Results show that STEP3-VL-10B achieves top performance across multiple text-centric benchmarks, outperforming other open-source models in exams, mathematics, and code tasks. It demonstrates strong capabilities in high-level reasoning, particularly on AIME and IMO benchmarks, while maintaining competitive results in instruction following and subjective evaluation.

The authors compare the performance of Muon and AdamW optimizers on multimodal benchmarks, showing that AdamW achieves higher scores across most tasks, particularly in perception and general reasoning. While Muon yields improvements in some areas like SimpleVQA, AdamW demonstrates superior overall performance and training efficiency, leading to its selection as the final optimizer.
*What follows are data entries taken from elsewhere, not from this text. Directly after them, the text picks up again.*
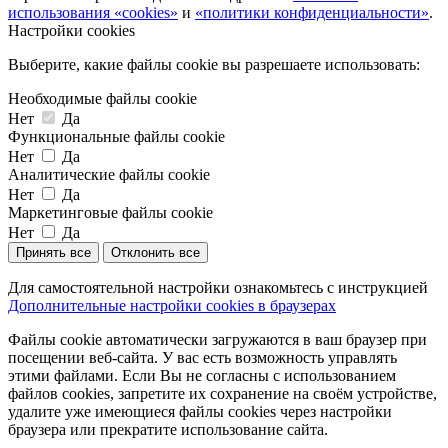
использования «cookies»
и
«политики конфиденциальности»
.
Настройки cookies
Выберите, какие файлы cookie вы разрешаете использовать:
Необходимые файлы cookie
Нет
Да
Функциональные файлы cookie
Нет
Да
Аналитические файлы cookie
Нет
Да
Маркетинговые файлы cookie
Нет
Да
Принять все
Отклонить все
Для самостоятельной настройки ознакомьтесь с инструкцией
Дополнительные настройки cookies в браузерах
Файлы cookie автоматически загружаются в ваш браузер при
посещении веб-сайта. У вас есть возможность управлять
этими файлами. Если Вы не согласны с использованием
файлов cookies, запретите их сохранение на своём устройстве,
удалите уже имеющиеся файлы cookies через настройки
браузера или прекратите использование сайта.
The authors compare the performance of STEP3-VL-10B with and without the DeepStack architecture, showing that removing DeepStack leads to a slight decrease in perception tasks like BLINK and OCRBench, while improving performance in general reasoning tasks such as MMSI-Bench and ReMI. The results indicate that DeepStack provides marginal benefits in perception but may hinder performance in certain reasoning domains.

The authors use a comprehensive set of multimodal and text-centric benchmarks to evaluate STEP3-VL-10B, demonstrating that it outperforms other open-source models in the 7B–10B parameter range across most domains. Results show that STEP3-VL-10B achieves top performance on key benchmarks such as MathVision and MMBench, and its parallel coordinated reasoning mode further enhances accuracy, surpassing larger models like Gemini-2.5-Pro and Seed-1.5-VL in several tasks.

The authors compare the performance of two vision encoders, DINOv3 and PE-lang, across multiple multimodal benchmarks. Results show that PE-lang outperforms DINOv3 on most tasks, particularly achieving a significant improvement of +12.50 points on OCRBench and +4.00 points on MMVP, indicating better alignment with language models for efficient vision-language modeling.